Introduction: Desmoid tumors (DT) are rare benign tumors that do not metastasize, but tend to invade locally. DT are frequently seen in patients with familial adenomatous polyposis (FAP), and diagnosis and treatment are often difficult.

Method: The article presents the clinical picture, diagnosis and treatment of DT in patients registered in the Danish Polyposis Register by the end of 1999.

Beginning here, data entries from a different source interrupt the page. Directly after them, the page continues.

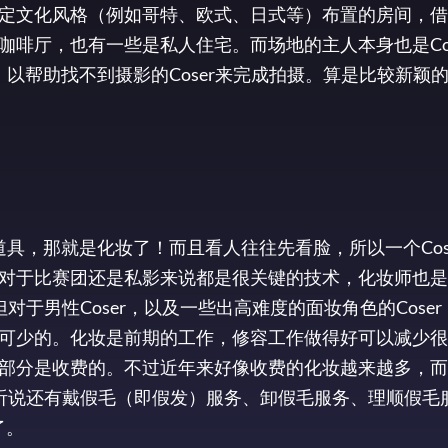
文化风格（例如哥特、欧式、日式等）布置的房间，借用给
啡厅，也有一些是私人住宅。而场地的主人本身也是Cos
，以帮助找不到摄影的Coser来完成拍摄。算是比较新颖的
和道具，那就是化妆了！而且看人往往先看脸，所以一个Cos
对于比赛团还是私影来说都是很关键的技术，化妆师也是
对于男性Coser，以及一些出高难度的面妆角色的Cose
可少的。化妆是前期的工作，修容工作做得好可以减少很
部分是收费的。不过近年来好像收费的化妆越来越多，而
，听说还有戴假毛（即假发）服务、卸假毛服务、理顺假毛
了。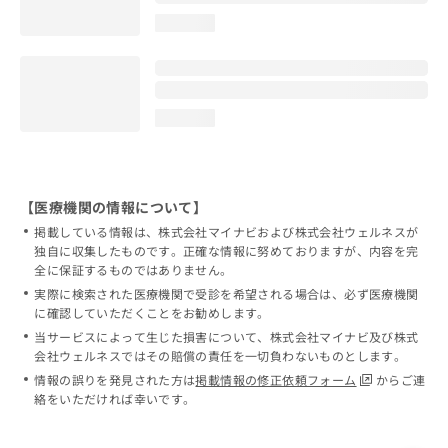
loading...
loading...
【医療機関の情報について】
掲載している情報は、株式会社マイナビおよび株式会社ウェルネスが
独自に収集したものです。正確な情報に努めておりますが、内容を完
全に保証するものではありません。
実際に検索された医療機関で受診を希望される場合は、必ず医療機関
に確認していただくことをお勧めします。
当サービスによって生じた損害について、株式会社マイナビ及び株式
会社ウェルネスではその賠償の責任を一切負わないものとします。
情報の誤りを発見された方は
掲載情報の修正依頼フォーム
からご連
絡をいただければ幸いです。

Results: Twenty-seven of 486 patients (6%) had DT. Eighteen patients were alive at the time of evaluation. DT were found in the mesentery in 42%, in the abdominal wall in 40%, in the retroperitoneum in 8% and only 10% on the extremities. Fifty percent of the patients had complications (intestinal obstruction, hydronephrosis or fistulas), and 2/9 deaths were caused by DT. Ninety-three percent were treated with surgery, NSAIDs, antioestogenic drugs, chemotherapy or radiotherapy, but all modalities proved disappointing, except for treatment with a combination of the NSAID sulindac and tamoxifen. Five patients treated with this combination showed extensive and long lasting response.

Discussion: Surgical excision is recommended in patients with DT in the abdominal wall. First line treatment of mesenteric DT is Clinoril in combination with tamoxifen. Elective surgery may be considered in patients with a small well-defined DT with no signs of invasion of vital structures, and in patients with imminent bowel ischaemia or obstruction. The prognosis for mesenteric DT is grave, and improvement of the therapeutic strategy awaits current international studies.